Of course it makes a considerable difference to us as we journey to know that God travels with us. All along the way we can sense God’s encouragement, helping us to journey with courage, giving us strength to persevere and helping us to keep our eyes on the goal of our journeying, which is life with God, for ourselves and for others; the life which we can also appreciate and work for all along the way.
We have been journeying as a single parish team in Bromsgrove for three and a half years now. Clergy and members of the PCC get a greater insight into the workings of the parish team. Others may still be struggling to understand why we do the things we do.
An example is the team service that we hold whenever there is a fifth Sunday in the month. This is an opportunity for the congregations of all the churches to come together to worship. Through our coming together we declare, not only our shared love for and faith in God, but our commitment to work together as the body of Jesus in Bromsgrove and Dodford. Though we are many, six churches, we are one body.
For many practical reasons, not least that we all know where we’ll be on that Sunday, we have decided that the fifth Sunday service will always be at All Saints Church at 10am. This is not an All Saints service to which members of the other churches are invited. It’s a team service that happens to be at All Saints. To emphasise this, each service will be led by a worship team made up from across the churches.
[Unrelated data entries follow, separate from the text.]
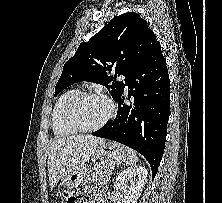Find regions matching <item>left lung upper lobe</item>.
<instances>
[{"label": "left lung upper lobe", "instance_id": "obj_1", "mask_svg": "<svg viewBox=\"0 0 222 203\" xmlns=\"http://www.w3.org/2000/svg\"><path fill=\"white\" fill-rule=\"evenodd\" d=\"M151 30L135 12L124 13L105 25L97 34L83 42L63 67L55 86V96L73 83L89 81L105 86L117 99L124 83L117 75L129 76L142 57ZM115 71L114 76L109 72Z\"/></svg>", "mask_w": 222, "mask_h": 203}]
</instances>
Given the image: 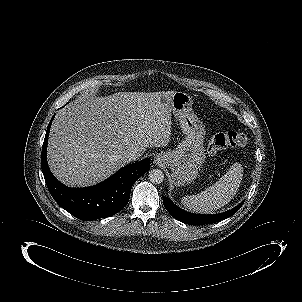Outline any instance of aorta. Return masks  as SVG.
I'll list each match as a JSON object with an SVG mask.
<instances>
[{
  "instance_id": "762f6f07",
  "label": "aorta",
  "mask_w": 302,
  "mask_h": 302,
  "mask_svg": "<svg viewBox=\"0 0 302 302\" xmlns=\"http://www.w3.org/2000/svg\"><path fill=\"white\" fill-rule=\"evenodd\" d=\"M149 180L153 184H160L164 181V173L160 169H153L149 171Z\"/></svg>"
}]
</instances>
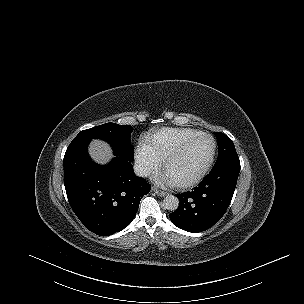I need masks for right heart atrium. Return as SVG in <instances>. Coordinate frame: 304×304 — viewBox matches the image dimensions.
<instances>
[{
  "label": "right heart atrium",
  "instance_id": "1",
  "mask_svg": "<svg viewBox=\"0 0 304 304\" xmlns=\"http://www.w3.org/2000/svg\"><path fill=\"white\" fill-rule=\"evenodd\" d=\"M135 162L138 171L149 176L157 172L161 166V159L154 153L148 143L140 142L135 151Z\"/></svg>",
  "mask_w": 304,
  "mask_h": 304
}]
</instances>
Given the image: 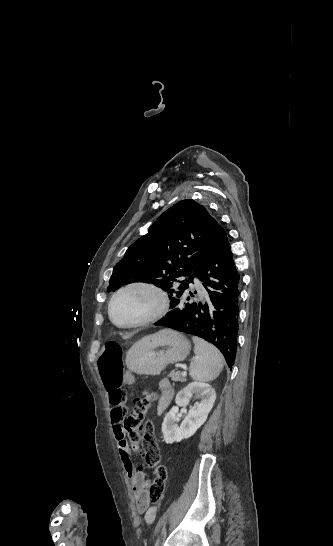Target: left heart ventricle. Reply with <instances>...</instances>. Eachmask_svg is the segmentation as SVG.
<instances>
[{
  "instance_id": "obj_1",
  "label": "left heart ventricle",
  "mask_w": 333,
  "mask_h": 546,
  "mask_svg": "<svg viewBox=\"0 0 333 546\" xmlns=\"http://www.w3.org/2000/svg\"><path fill=\"white\" fill-rule=\"evenodd\" d=\"M155 302V297L148 291L130 290L115 301L112 314L118 323H131L147 315Z\"/></svg>"
}]
</instances>
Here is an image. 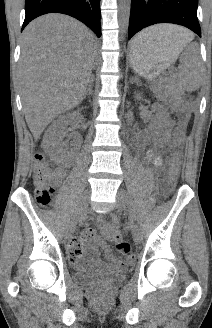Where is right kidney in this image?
I'll return each mask as SVG.
<instances>
[{
  "mask_svg": "<svg viewBox=\"0 0 212 328\" xmlns=\"http://www.w3.org/2000/svg\"><path fill=\"white\" fill-rule=\"evenodd\" d=\"M80 113L79 112H73L68 113L66 115L60 116L49 129V136L46 138V142L49 149H52L50 145L55 146L58 145L61 142L62 138V129L64 128V125L70 122H77L80 119Z\"/></svg>",
  "mask_w": 212,
  "mask_h": 328,
  "instance_id": "ca27d5eb",
  "label": "right kidney"
}]
</instances>
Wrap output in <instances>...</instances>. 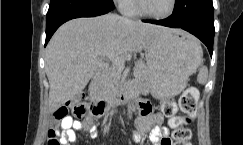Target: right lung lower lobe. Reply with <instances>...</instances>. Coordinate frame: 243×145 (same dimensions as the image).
Here are the masks:
<instances>
[{
	"mask_svg": "<svg viewBox=\"0 0 243 145\" xmlns=\"http://www.w3.org/2000/svg\"><path fill=\"white\" fill-rule=\"evenodd\" d=\"M113 8V0H51L46 16L45 46L64 22L78 17L103 15Z\"/></svg>",
	"mask_w": 243,
	"mask_h": 145,
	"instance_id": "1",
	"label": "right lung lower lobe"
}]
</instances>
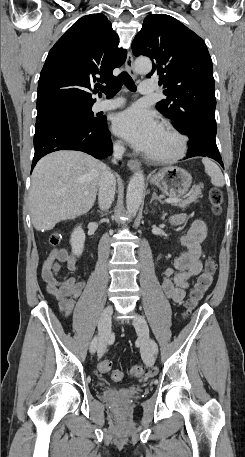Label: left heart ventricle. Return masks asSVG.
Returning a JSON list of instances; mask_svg holds the SVG:
<instances>
[{
	"mask_svg": "<svg viewBox=\"0 0 245 457\" xmlns=\"http://www.w3.org/2000/svg\"><path fill=\"white\" fill-rule=\"evenodd\" d=\"M175 140L161 131L156 143L148 150V152H163L174 147Z\"/></svg>",
	"mask_w": 245,
	"mask_h": 457,
	"instance_id": "left-heart-ventricle-1",
	"label": "left heart ventricle"
}]
</instances>
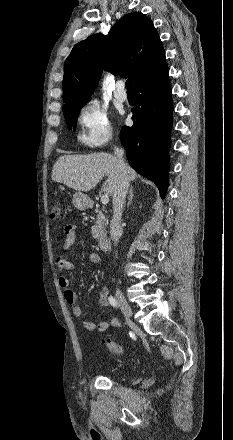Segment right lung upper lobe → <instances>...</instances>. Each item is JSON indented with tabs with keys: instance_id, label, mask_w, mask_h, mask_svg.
I'll return each mask as SVG.
<instances>
[{
	"instance_id": "obj_1",
	"label": "right lung upper lobe",
	"mask_w": 233,
	"mask_h": 440,
	"mask_svg": "<svg viewBox=\"0 0 233 440\" xmlns=\"http://www.w3.org/2000/svg\"><path fill=\"white\" fill-rule=\"evenodd\" d=\"M166 65L152 21L141 12L129 13L108 35L94 34L73 47L64 65L63 108L88 102L103 69L133 77L135 87Z\"/></svg>"
}]
</instances>
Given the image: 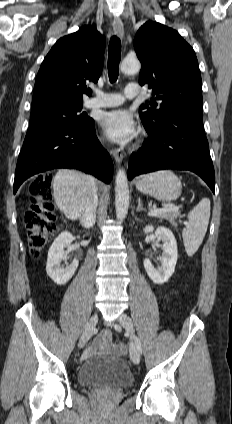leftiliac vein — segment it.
I'll return each instance as SVG.
<instances>
[{"label": "left iliac vein", "instance_id": "obj_1", "mask_svg": "<svg viewBox=\"0 0 232 424\" xmlns=\"http://www.w3.org/2000/svg\"><path fill=\"white\" fill-rule=\"evenodd\" d=\"M118 322L126 330L128 335L133 339L134 338V326L131 318L126 314H121L118 318ZM130 358L133 363L138 364L140 362V354L137 350V347L134 344H131L130 347Z\"/></svg>", "mask_w": 232, "mask_h": 424}]
</instances>
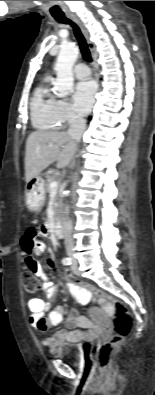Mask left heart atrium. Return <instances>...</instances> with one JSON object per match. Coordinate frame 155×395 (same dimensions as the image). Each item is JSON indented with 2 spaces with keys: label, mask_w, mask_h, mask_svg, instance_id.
Wrapping results in <instances>:
<instances>
[{
  "label": "left heart atrium",
  "mask_w": 155,
  "mask_h": 395,
  "mask_svg": "<svg viewBox=\"0 0 155 395\" xmlns=\"http://www.w3.org/2000/svg\"><path fill=\"white\" fill-rule=\"evenodd\" d=\"M97 92V85L93 80L79 82L73 93V101L76 110L81 114L90 111Z\"/></svg>",
  "instance_id": "left-heart-atrium-1"
}]
</instances>
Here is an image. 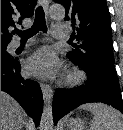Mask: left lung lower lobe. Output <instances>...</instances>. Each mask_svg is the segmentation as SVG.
Returning <instances> with one entry per match:
<instances>
[{
  "label": "left lung lower lobe",
  "instance_id": "obj_1",
  "mask_svg": "<svg viewBox=\"0 0 123 130\" xmlns=\"http://www.w3.org/2000/svg\"><path fill=\"white\" fill-rule=\"evenodd\" d=\"M87 73L86 85L76 89H57L53 99L54 124L78 106L101 102L123 113V101L116 73L80 65Z\"/></svg>",
  "mask_w": 123,
  "mask_h": 130
}]
</instances>
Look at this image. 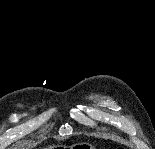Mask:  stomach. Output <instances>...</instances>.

Clergy, Readers and ALMs will all take it in turns to be involved. This gives us the opportunity for us all to experience the ministry gifts of all our worship leaders, lay and ordained. As all our churchwardens are legally wardens for every church in the parish, the wardens too will take a turn at being responsible for the running of the service, drawing in sidespeople and people to take the offertory for example. Our organists and choirs also work together to provide the music for our worship.
We have our next team service on 31st July. Please do come, to celebrate the love and goodness of God, our common life together and to support the worship leaders and officers of our churches.